Data for this exercise below:
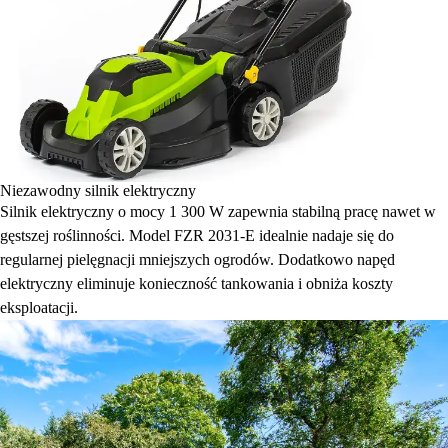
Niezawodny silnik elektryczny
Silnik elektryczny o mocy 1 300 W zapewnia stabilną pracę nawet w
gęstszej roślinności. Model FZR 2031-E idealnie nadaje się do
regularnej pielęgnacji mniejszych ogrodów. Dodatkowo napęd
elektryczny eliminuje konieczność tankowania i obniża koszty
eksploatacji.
End of Data for this exercise.
Data for this exercise below:
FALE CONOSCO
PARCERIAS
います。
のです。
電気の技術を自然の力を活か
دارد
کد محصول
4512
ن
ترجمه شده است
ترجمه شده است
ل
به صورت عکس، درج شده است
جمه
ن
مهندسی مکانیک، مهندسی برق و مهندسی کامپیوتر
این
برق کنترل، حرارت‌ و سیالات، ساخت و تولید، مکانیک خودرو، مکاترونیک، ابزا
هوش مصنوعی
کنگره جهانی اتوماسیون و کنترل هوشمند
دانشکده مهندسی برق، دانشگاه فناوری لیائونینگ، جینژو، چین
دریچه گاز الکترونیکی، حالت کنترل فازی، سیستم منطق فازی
End of Data for this exercise.
Data for this exercise below:
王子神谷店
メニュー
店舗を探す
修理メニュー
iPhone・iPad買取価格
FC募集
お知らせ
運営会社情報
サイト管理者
End of Data for this exercise.
All lines in the listing above between the line with "Niezawodny silnik elektryczny" and the line with "eksploatacji.", inclusive, should be set down exactly, and no line outside that range.

Niezawodny silnik elektryczny
Silnik elektryczny o mocy 1 300 W zapewnia stabilną pracę nawet w
gęstszej roślinności. Model FZR 2031-E idealnie nadaje się do
regularnej pielęgnacji mniejszych ogrodów. Dodatkowo napęd
elektryczny eliminuje konieczność tankowania i obniża koszty
eksploatacji.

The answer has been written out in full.